Leaving a Job

AccuStaff Clapping

There isn’t always a right way and wrong way to everything, but when leaving a job, an employer’s perspective on this issue will be pretty consistent.  They all hope that employees will have the professional courtesy to provide notice that you are planning on leaving that organization (regardless of the reason or reasons).  

Part-time, full-time, temp agency jobs are all included in this. I’ve seen people give as much as a month’s notice of their pending departure, and of course, some give no notice at all.  My take is two weeks is accepted as a universal standard. It shows that you know there will be an impact of your departure, and you don’t want to leave them high and dry.


It’s frustrating from the employer side for several reasons. There’s the obvious task of replacing that candidate in the work force, but also making up for lost production while a replacement is found, trained, and developed to the caliber necessary. Add to that the stress on other employees who have to make up for that loss.  For some positions, this process could take weeks or months.

Why should you (the departing employee) care?  It might not seem important at the time, but some day, it could come back to haunt your future employment search.  Here are a few reasons to consider when departing a position.
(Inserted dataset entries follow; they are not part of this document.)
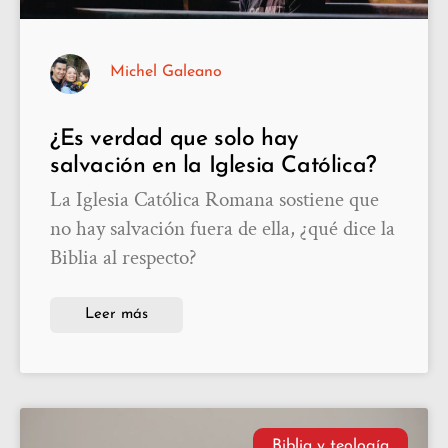
Michel Galeano
¿Es verdad que solo hay
salvación en la Iglesia Católica?
La Iglesia Católica Romana sostiene que
no hay salvación fuera de ella, ¿qué dice la
Biblia al respecto?
Leer más
Biblia y teología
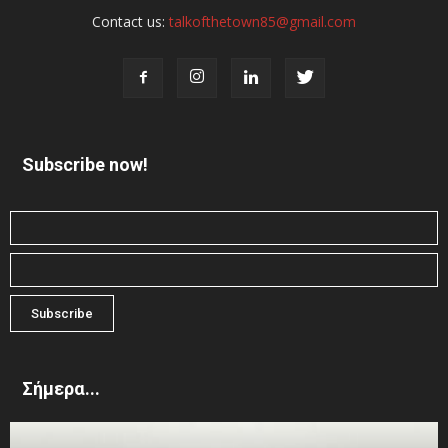
Contact us:
talkofthetown85@gmail.com
Subscribe now!
Σήμερα...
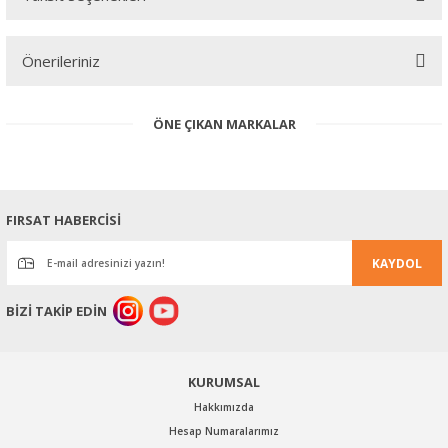
Bu ürüne ilk yorumu siz yapın!
Önerileriniz
Yorum Yaz
Bu ürünün fiyat bilgisi, resim, ürün açıklamalarında ve diğer
ÖNE ÇIKAN MARKALAR
konularda yetersiz gördüğünüz noktaları öneri formunu kullanarak
tarafımıza iletebilirsiniz.
Görüş ve önerileriniz için teşekkür ederiz.
Ürün resmi kalitesiz, bozuk veya görüntülenemiyor.
FIRSAT HABERCİSİ
Ürün açıklamasında eksik bilgiler bulunuyor.
KAYDOL
Ürün bilgilerinde hatalar bulunuyor.
Ürün fiyatı diğer sitelerden daha pahalı.
BİZİ TAKİP EDİN
Bu ürüne benzer farklı alternatifler olmalı.
KURUMSAL
Hakkımızda
Hesap Numaralarımız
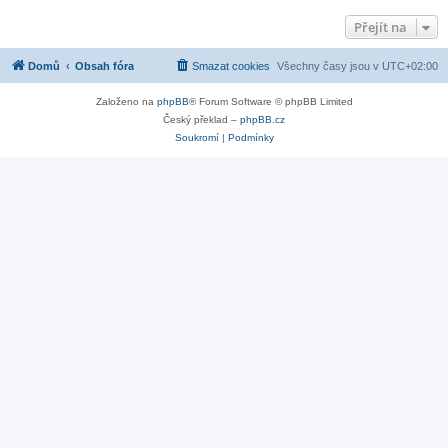
Přejít na
Domů
Obsah fóra
Smazat cookies
Všechny časy jsou v
UTC+02:00
Založeno na
phpBB
® Forum Software © phpBB Limited
Český překlad –
phpBB.cz
Soukromí
|
Podmínky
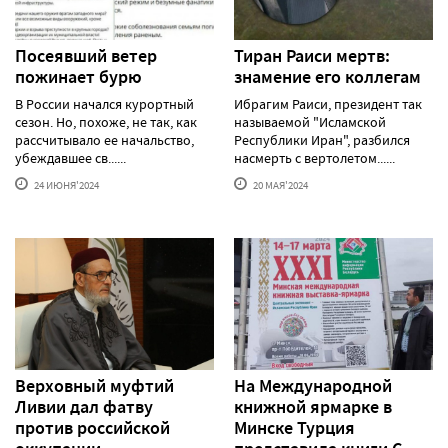
Посеявший ветер
Тиран Раиси мертв:
пожинает бурю
знамение его коллегам
В России начался курортный
Ибрагим Раиси, президент так
сезон. Но, похоже, не так, как
называемой "Исламской
рассчитывало ее начальство,
Республики Иран", разбился
убеждавшее св......
насмерть с вертолетом......
24 ИЮНЯ'2024
20 МАЯ'2024
Верховный муфтий
На Международной
Ливии дал фатву
книжной ярмарке в
против российской
Минске Турция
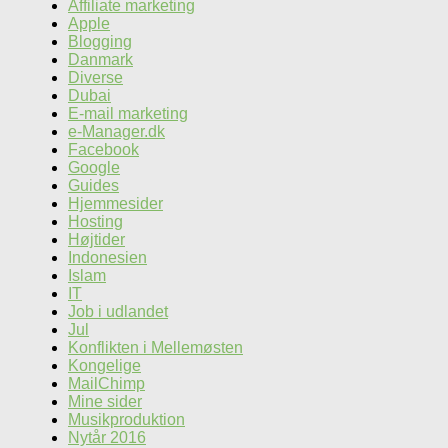
Affiliate marketing
Apple
Blogging
Danmark
Diverse
Dubai
E-mail marketing
e-Manager.dk
Facebook
Google
Guides
Hjemmesider
Hosting
Højtider
Indonesien
Islam
IT
Job i udlandet
Jul
Konflikten i Mellemøsten
Kongelige
MailChimp
Mine sider
Musikproduktion
Nytår 2016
1)      You find yourself needing a position again in the future, and your former employer now has the job of your dreams.
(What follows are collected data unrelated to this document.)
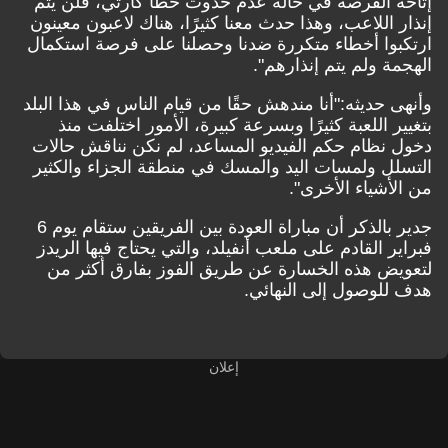
إتاحة الفرصة في حالة عدم حدوث خطأ كارثي، فلن يتم
إنذار اللاعب، وهذا حدث معنا كثيرًا، هناك لاعبون معينون
ارتكبوا أخطاء متكررة ضدنا وحصلنا على فرصة استكمال
الهجمة ولم يتم إنذارهم".
وأنهى حديثه:"أنا مندهش حقًا من قيام الناس في هذا البلد
بتغيير اللعبة كثيرًا وبسرعة كبيرة، الأمور اختلفت منذ
دخول نظام حكم الفيديو المساعد، لم نكن نناقش حالات
التسلل ولمسات اليد والمسك في منطقة الجزاء والكثير
من الأشياء الأخرى".
جدير بالذكر أن مباراة العودة بين الفريقين ستقام يوم 6
فبراير القادم على ملعب أنفيلد، والتي يحتاج فيها الريدز
لتعويض هذه الخسارة عن طريق الفوز بفارق أكثر من
هدف للوصول إلى النهائي.
إعلان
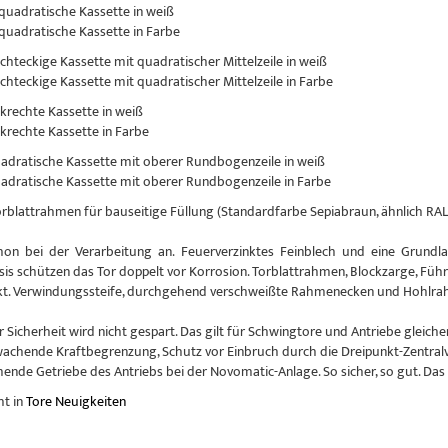
 quadratische Kassette in weiß
 quadratische Kassette in Farbe
echteckige Kassette mit quadratischer Mittelzeile in weiß
echteckige Kassette mit quadratischer Mittelzeile in Farbe
nkrechte Kassette in weiß
nkrechte Kassette in Farbe
uadratische Kassette mit oberer Rundbogenzeile in weiß
uadratische Kassette mit oberer Rundbogenzeile in Farbe
Torblattrahmen für bauseitige Füllung (Standardfarbe Sepiabraun, ähnlich RAL
hon bei der Verarbeitung an. Feuerverzinktes Feinblech und eine Grundlac
sis schützen das Tor doppelt vor Korrosion. Torblattrahmen, Blockzarge, Führ
kt. Verwindungssteife, durchgehend verschweißte Rahmenecken und Hohlrahm
r Sicherheit wird nicht gespart. Das gilt für Schwingtore und Antriebe glei
achende Kraftbegrenzung, Schutz vor Einbruch durch die Dreipunkt-Zentral
nde Getriebe des Antriebs bei der Novomatic-Anlage. So sicher, so gut. Das
ht in
Tore Neuigkeiten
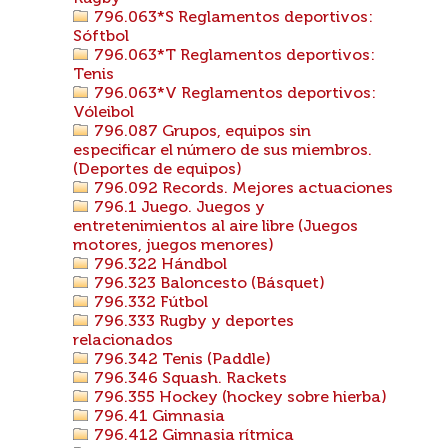
796.063*S Reglamentos deportivos:
Sóftbol
796.063*T Reglamentos deportivos:
Tenis
796.063*V Reglamentos deportivos:
Vóleibol
796.087 Grupos, equipos sin
especificar el número de sus miembros.
(Deportes de equipos)
796.092 Records. Mejores actuaciones
796.1 Juego. Juegos y
entretenimientos al aire libre (Juegos
motores, juegos menores)
796.322 Hándbol
796.323 Baloncesto (Básquet)
796.332 Fútbol
796.333 Rugby y deportes
relacionados
796.342 Tenis (Paddle)
796.346 Squash. Rackets
796.355 Hockey (hockey sobre hierba)
796.41 Gimnasia
796.412 Gimnasia rítmica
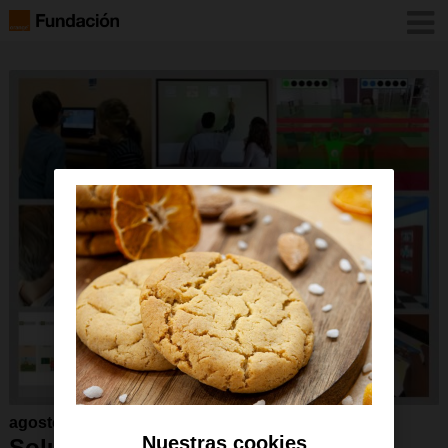
agosto 2015
Nuestras cookies
Soluciones tecnológicas para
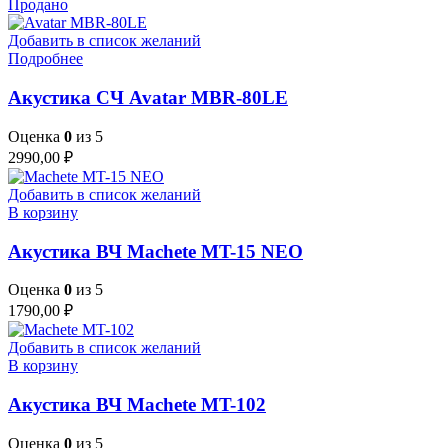
Продано
Добавить в список желаний
Подробнее
Акустика СЧ Avatar MBR-80LE
Оценка
0
из 5
2990,00
₽
Добавить в список желаний
В корзину
Акустика ВЧ Machete MT-15 NEO
Оценка
0
из 5
1790,00
₽
Добавить в список желаний
В корзину
Акустика ВЧ Machete MT-102
Оценка
0
из 5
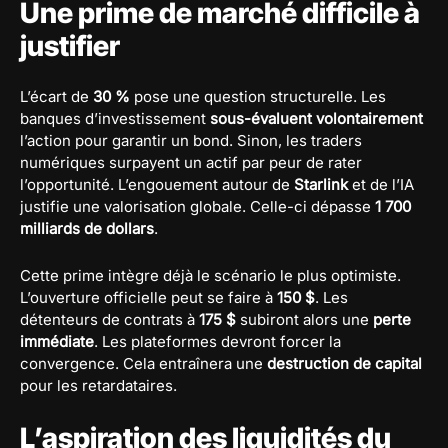
Une prime de marché difficile à
justifier
L’écart de
30 %
pose une question structurelle. Les
banques d’investissement
sous-évaluent volontairement
l’action pour garantir un bond. Sinon, les traders
numériques surpayent un actif par peur de rater
l’opportunité. L’engouement autour de
Starlink
et de l’IA
justifie une valorisation globale. Celle-ci dépasse
1 700
milliards de dollars
.
Cette prime intègre déjà le scénario le plus optimiste.
L’ouverture officielle peut se faire à
150 $
. Les
détenteurs de contrats à
175 $
subiront alors une
perte
immédiate
. Les plateformes devront forcer la
convergence. Cela entraînera une
destruction de capital
pour les retardataires.
L’aspiration des liquidités du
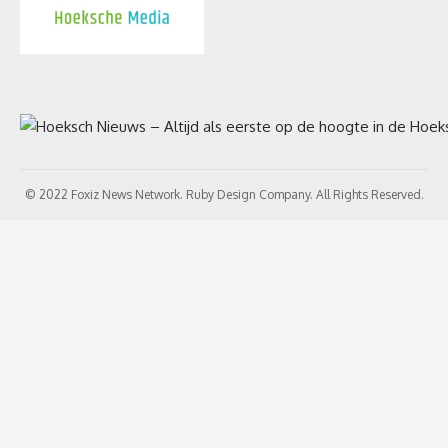
© 2022 Foxiz News Network. Ruby Design Company. All Rights Reserved.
2)      Your new company is purchased by your old company and needs to trim an overlap of positions.

3)      The manager that you left with no notice, applies for, and becomes your new manager.

4)      You need a professional reference (for your new job) verifying what a quality employee you were.

If you think about it, working is kind of like dating. Not every pair is a match. That could be for any number of reasons. That being said, there’s always a good way and bad way of handling yourself should you decide to break things off.  Chances are, if you handle yourself professionally (i.e. giving notice, no mudslinging, keeping everything on the high road), you will at least be able to see those former coworkers or managers in the grocery store, smile, and be cordial enough to possibly be recruited back in the future.  There is another big plus of doing things the right way. I’ve seen in more than one instance where the former manager is asked to recommend a solid candidate.  Rest assured, if you’ve done things the wrong way, you won’t be the person they suggest.

You never know who you’re going to end up working for again in the future.  Almost any employer will be patient enough to wait for you if they know that you’re giving notice to your current employer. Doing things the right way will allow you to keep your head held high and keep the door open in the future.